__EXERCISE DIRECTIONS__: Leave out the images and output the records word for word.

__PROVIDED RECORDS__:
BEGIN

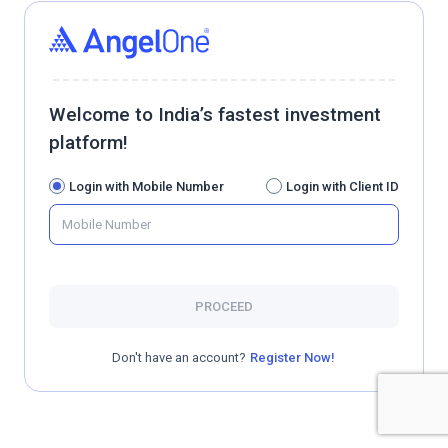
Welcome to India’s fastest investment
platform!
Login with Mobile Number
Login with Client ID
PROCEED
Don't have an account?
Register Now!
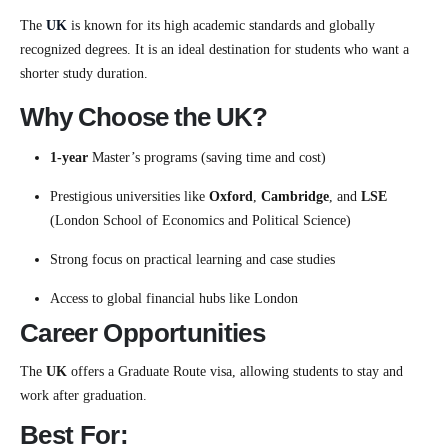
The
UK
is known for its high academic standards and globally
recognized degrees. It is an ideal destination for students who want a
shorter study duration.
Why Choose the UK?
1-year
Master’s programs (saving time and cost)
Prestigious universities like
Oxford
,
Cambridge
, and
LSE
(London School of Economics and Political Science)
Strong focus on practical learning and case studies
Access to global financial hubs like London
Career Opportunities
The
UK
offers a Graduate Route visa, allowing students to stay and
work after graduation.
Best For:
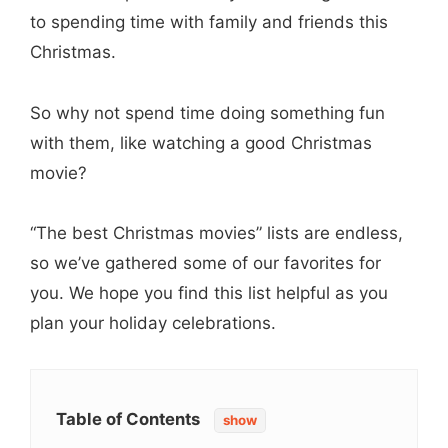
to spending time with family and friends this
Christmas.
So why not spend time doing something fun
with them, like watching a good Christmas
movie?
“The best Christmas movies” lists are endless,
so we’ve gathered some of our favorites for
you. We hope you find this list helpful as you
plan your holiday celebrations.
Table of Contents
show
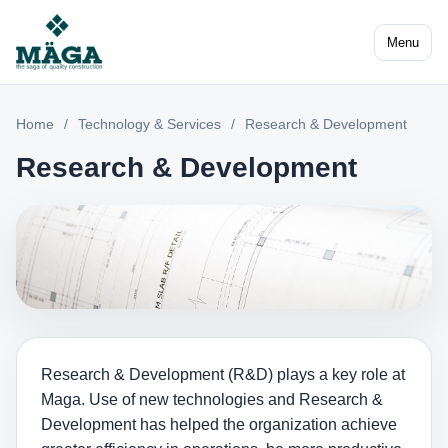
Menu
Home
/
Technology & Services
/
Research & Development
Research & Development
Research & Development (R&D) plays a key role at
Maga. Use of new technologies and Research &
Development has helped the organization achieve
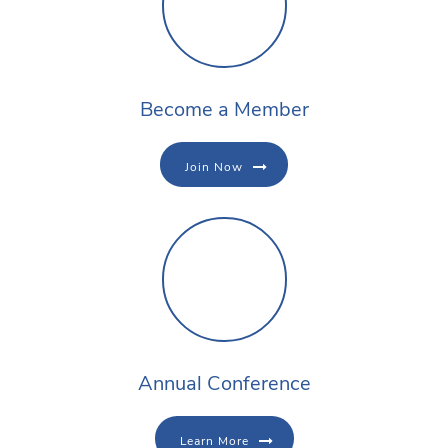
Become a Member
Join Now
Annual Conference
Learn More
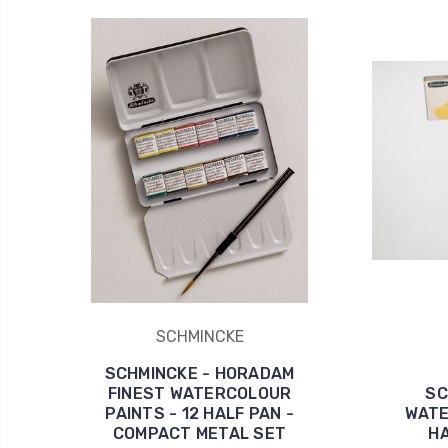
SCHMINCKE
SCHMINCKE - HORADAM
FINEST WATERCOLOUR
SC
PAINTS - 12 HALF PAN -
WATE
COMPACT METAL SET
HA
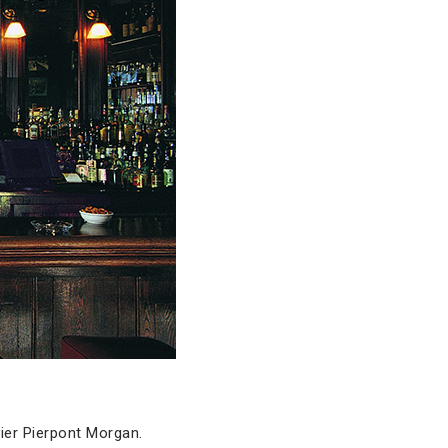
ier Pierpont Morgan.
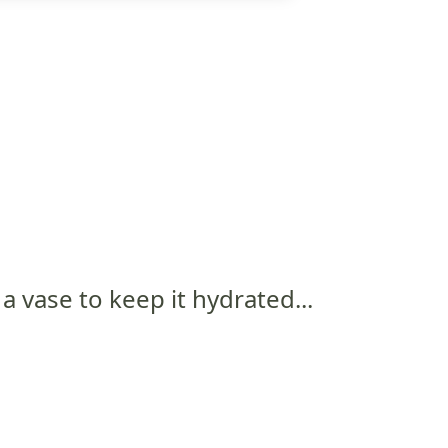
 a vase to keep it hydrated...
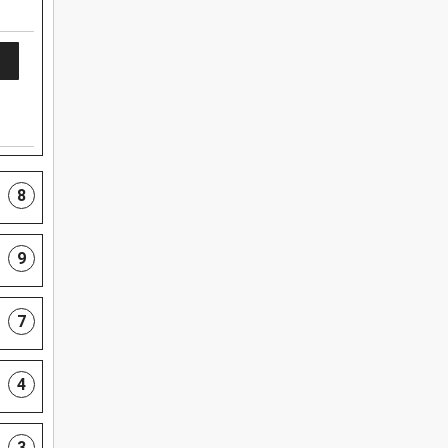
8
9
7
4
3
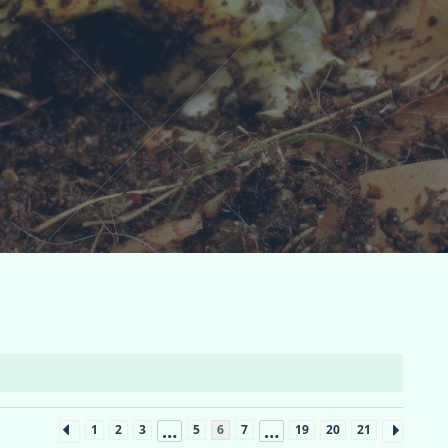
…
…
1
2
3
5
6
7
19
20
21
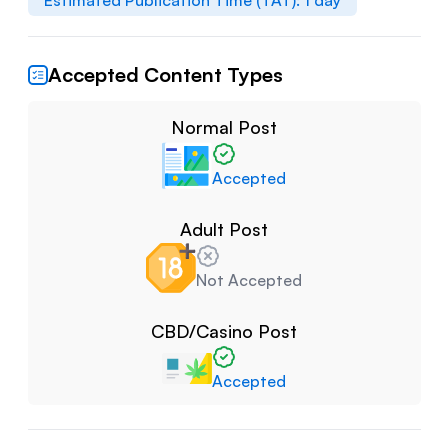
Estimated Publication Time (TAT):
1
day
Accepted Content Types
Normal Post
Accepted
Adult Post
Not Accepted
CBD/Casino Post
Accepted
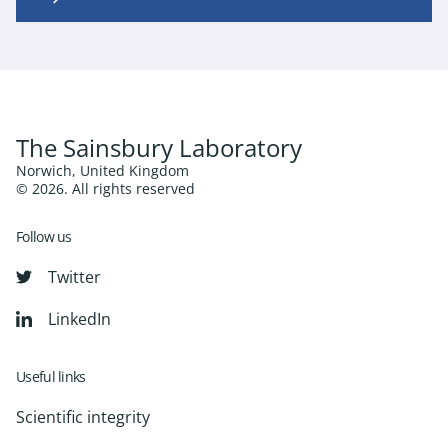
The Sainsbury Laboratory
Norwich, United Kingdom
© 2026. All rights reserved
Follow us
Twitter
LinkedIn
Useful links
Scientific integrity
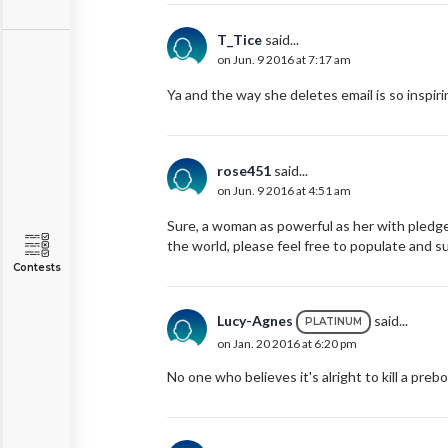
T_Tice
said...
on Jun. 9 2016 at 7:17 am
Ya and the way she deletes email is so inspiri
rose451
said...
on Jun. 9 2016 at 4:51 am
Sure, a woman as powerful as her with pledg
the world, please feel free to populate and s
Contests
Lucy-Agnes
said...
PLATINUM
on Jan. 20 2016 at 6:20 pm
No one who believes it's alright to kill a prebo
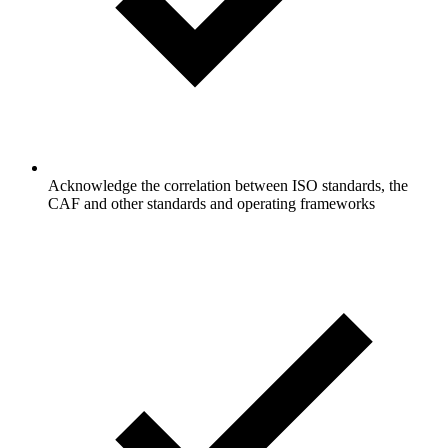
Acknowledge the correlation between ISO standards, the
CAF and other standards and operating frameworks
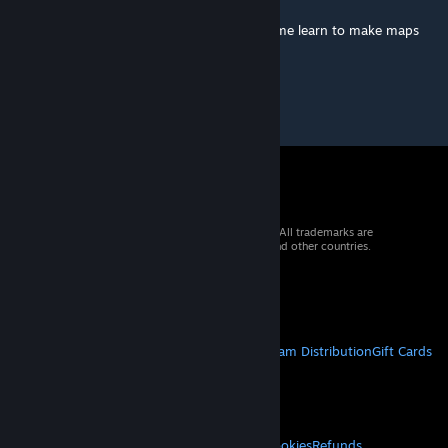
Aug 31, 2015 @ 1:02am
Monaco is trade marked. Map is bad. 0/meme learn to make maps
mate (͡° ͜ʖ ͡°)
© 2026 Valve Corporation. All rights reserved. All trademarks are
property of their respective owners in the US and other countries.
VAT included in all prices where applicable.
Get Mobile Apps
STEAM
About Steam
Steam SSA
Steamworks
Steam Distribution
Gift Cards
VALVE
About Valve
Jobs
Hardware
Recycling
LEGAL
Privacy
Accessibility
Notices & Policies
Cookies
Refunds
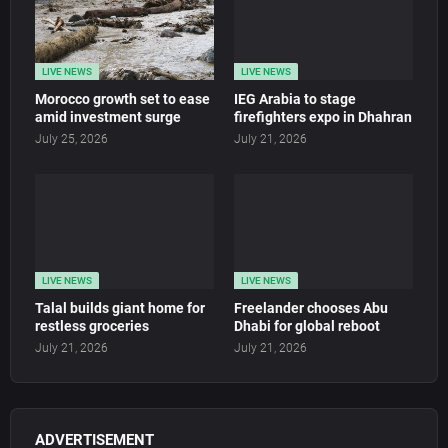
LIVE NEWS
LIVE NEWS
Morocco growth set to ease
IEG Arabia to stage
amid investment surge
firefighters expo in Dhahran
July 25, 2026
July 21, 2026
LIVE NEWS
LIVE NEWS
Talal builds giant home for
Freelander chooses Abu
restless groceries
Dhabi for global reboot
July 21, 2026
July 21, 2026
ADVERTISEMENT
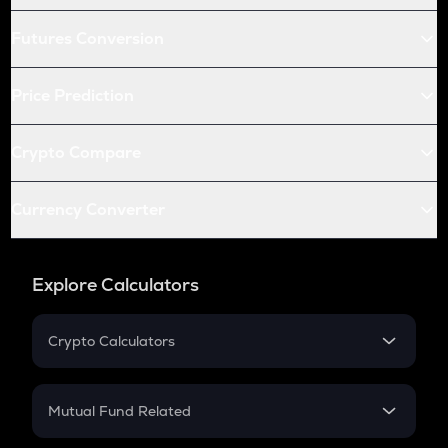
Futures Conversion
Price Prediction
Crypto Compare
Currency Converter
Explore Calculators
Crypto Calculators
Crypto SIP Calculator
Crypto Return
Mutual Fund Related
Crypto Tax
Mutual Fund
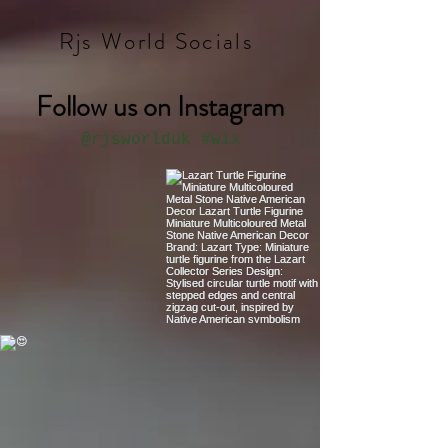
Rjs World Socials
Follow us on Instagram
@rjsworlduk
#wix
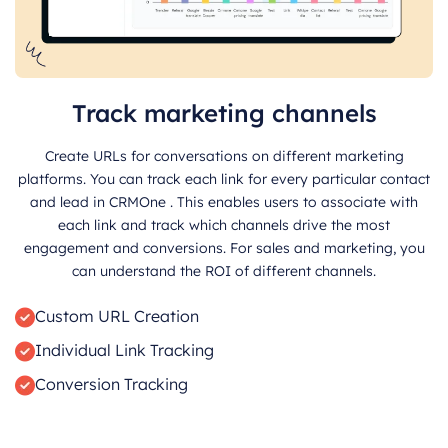
Track marketing channels
Create URLs for conversations on different marketing
platforms. You can track each link for every particular contact
and lead in CRMOne . This enables users to associate with
each link and track which channels drive the most
engagement and conversions. For sales and marketing, you
can understand the ROI of different channels.
Custom URL Creation
Individual Link Tracking
Conversion Tracking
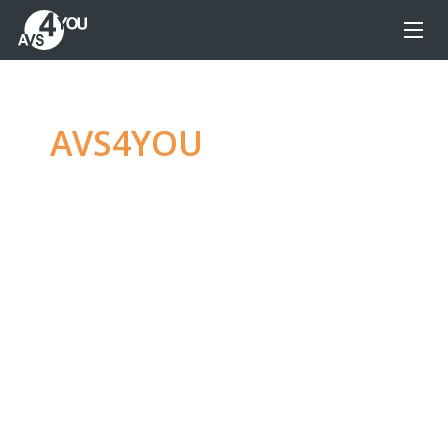
AVS4YOU
—
Ultimate
multimedia editing
family
Produce spectacular video, audio content and
even more, without any limitations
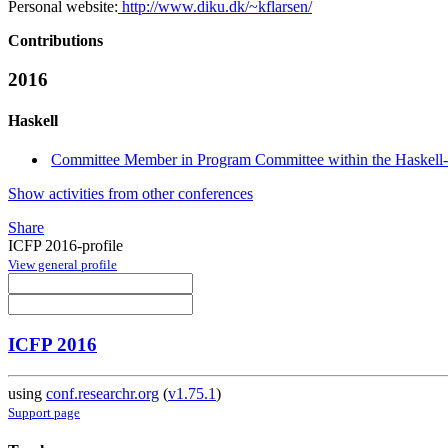
Personal website:
http://www.diku.dk/~kflarsen/
Contributions
2016
Haskell
Committee Member in Program Committee within the Haskell-
Show activities from other conferences
Share
ICFP 2016-profile
View general profile
ICFP 2016
using
conf.researchr.org
(
v1.75.1
)
Support page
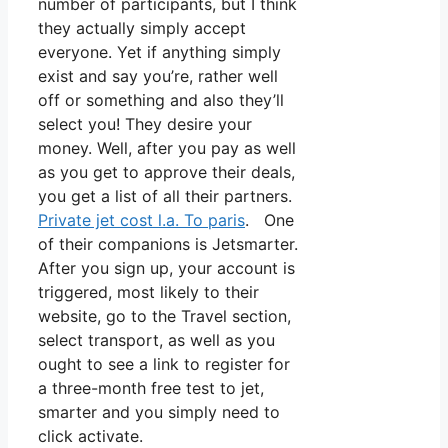
number of participants, but I think
they actually simply accept
everyone. Yet if anything simply
exist and say you’re, rather well
off or something and also they’ll
select you! They desire your
money. Well, after you pay as well
as you get to approve their deals,
you get a list of all their partners.
Private jet cost l.a. To paris
. One
of their companions is Jetsmarter.
After you sign up, your account is
triggered, most likely to their
website, go to the Travel section,
select transport, as well as you
ought to see a link to register for
a three-month free test to jet,
smarter and you simply need to
click activate.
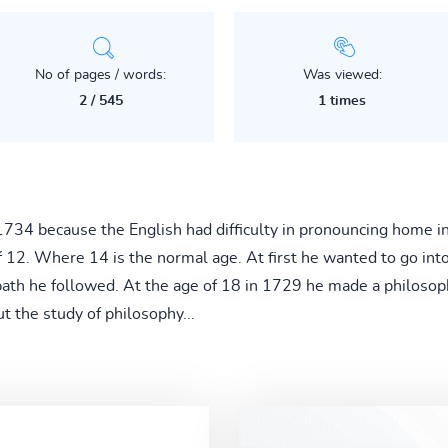
No of pages / words:
Was viewed:
2 / 545
1 times
34 because the English had difficulty in pronouncing home i
of 12. Where 14 is the normal age. At first he wanted to go i
path he followed. At the age of 18 in 1729 he made a philosop
ut the study of philosophy...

END

__RESULT OF THE EXERCISE__:
Welcome to India’s fastest investment
platform!
Login with Mobile Number
Login with Client ID
PROCEED
Don't have an account?
Register Now!
The
UK
is known for its high academic standards and globally
recognized degrees. It is an ideal destination for students who want a
shorter study duration.
Why Choose the UK?
1-year
Master’s programs (saving time and cost)
Prestigious universities like
Oxford
,
Cambridge
, and
LSE
(London School of Economics and Political Science)
Strong focus on practical learning and case studies
Access to global financial hubs like London
Career Opportunities
The
UK
offers a Graduate Route visa, allowing students to stay and
work after graduation.
Best For:
to spending time with family and friends this
Christmas.
So why not spend time doing something fun
with them, like watching a good Christmas
movie?
“The best Christmas movies” lists are endless,
so we’ve gathered some of our favorites for
you. We hope you find this list helpful as you
plan your holiday celebrations.
Table of Contents
show
Menu
Home
/
Technology & Services
/
Research & Development
Research & Development
Research & Development (R&D) plays a key role at
Maga. Use of new technologies and Research &
Development has helped the organization achieve
Become a Member
Join Now
Annual Conference
Learn More
SCHMINCKE
SCHMINCKE - HORADAM
FINEST WATERCOLOUR
SC
PAINTS - 12 HALF PAN -
WATE
COMPACT METAL SET
HA
ier Pierpont Morgan.
 a vase to keep it hydrated...
8
9
7
4
3
…
…
1
2
3
5
6
7
19
20
21
Estimated Publication Time (TAT):
1
day
Accepted Content Types
Normal Post
Accepted
Adult Post
Not Accepted
CBD/Casino Post
Accepted
The Sainsbury Laboratory
Norwich, United Kingdom
© 2026. All rights reserved
Follow us
Twitter
LinkedIn
Useful links
Scientific integrity
T_Tice
said...
on Jun. 9 2016 at 7:17 am
Ya and the way she deletes email is so inspiri
rose451
said...
on Jun. 9 2016 at 4:51 am
Sure, a woman as powerful as her with pledg
the world, please feel free to populate and s
Contests
Lucy-Agnes
said...
PLATINUM
on Jan. 20 2016 at 6:20 pm
No one who believes it's alright to kill a prebo
Acknowledge the correlation between ISO standards, the
CAF and other standards and operating frameworks
Aug 31, 2015 @ 1:02am
Monaco is trade marked. Map is bad. 0/meme learn to make maps
mate (͡° ͜ʖ ͡°)
© 2026 Valve Corporation. All rights reserved. All trademarks are
property of their respective owners in the US and other countries.
VAT included in all prices where applicable.
Get Mobile Apps
STEAM
About Steam
Steam SSA
Steamworks
Steam Distribution
Gift Cards
VALVE
About Valve
Jobs
Hardware
Recycling
LEGAL
Privacy
Accessibility
Notices & Policies
Cookies
Refunds
LIVE NEWS
LIVE NEWS
Morocco growth set to ease
IEG Arabia to stage
amid investment surge
firefighters expo in Dhahran
July 25, 2026
July 21, 2026
LIVE NEWS
LIVE NEWS
Talal builds giant home for
Freelander chooses Abu
restless groceries
Dhabi for global reboot
July 21, 2026
July 21, 2026
ADVERTISEMENT
Futures Conversion
Price Prediction
Crypto Compare
Currency Converter
Explore Calculators
Crypto Calculators
Crypto SIP Calculator
Crypto Return
Mutual Fund Related
Crypto Tax
Mutual Fund
Rjs World Socials
Follow us on Instagram
@rjsworlduk
#wix
Track marketing channels
Create URLs for conversations on different marketing
platforms. You can track each link for every particular contact
and lead in CRMOne . This enables users to associate with
each link and track which channels drive the most
engagement and conversions. For sales and marketing, you
can understand the ROI of different channels.
Custom URL Creation
Individual Link Tracking
Conversion Tracking
AVS4YOU
—
Ultimate
multimedia editing
family
Produce spectacular video, audio content and
even more, without any limitations
Personal website:
http://www.diku.dk/~kflarsen/
Contributions
2016
Haskell
Committee Member in Program Committee within the Haskell-
Show activities from other conferences
Share
ICFP 2016-profile
View general profile
ICFP 2016
using
conf.researchr.org
(
v1.75.1
)
Support page
number of participants, but I think
they actually simply accept
everyone. Yet if anything simply
exist and say you’re, rather well
off or something and also they’ll
select you! They desire your
money. Well, after you pay as well
as you get to approve their deals,
you get a list of all their partners.
Private jet cost l.a. To paris
. One
of their companions is Jetsmarter.
After you sign up, your account is
triggered, most likely to their
website, go to the Travel section,
select transport, as well as you
ought to see a link to register for
a three-month free test to jet,
smarter and you simply need to
click activate.
No of pages / words:
Was viewed:
2 / 545
1 times
34 because the English had difficulty in pronouncing home i
of 12. Where 14 is the normal age. At first he wanted to go i
path he followed. At the age of 18 in 1729 he made a philosop
ut the study of philosophy...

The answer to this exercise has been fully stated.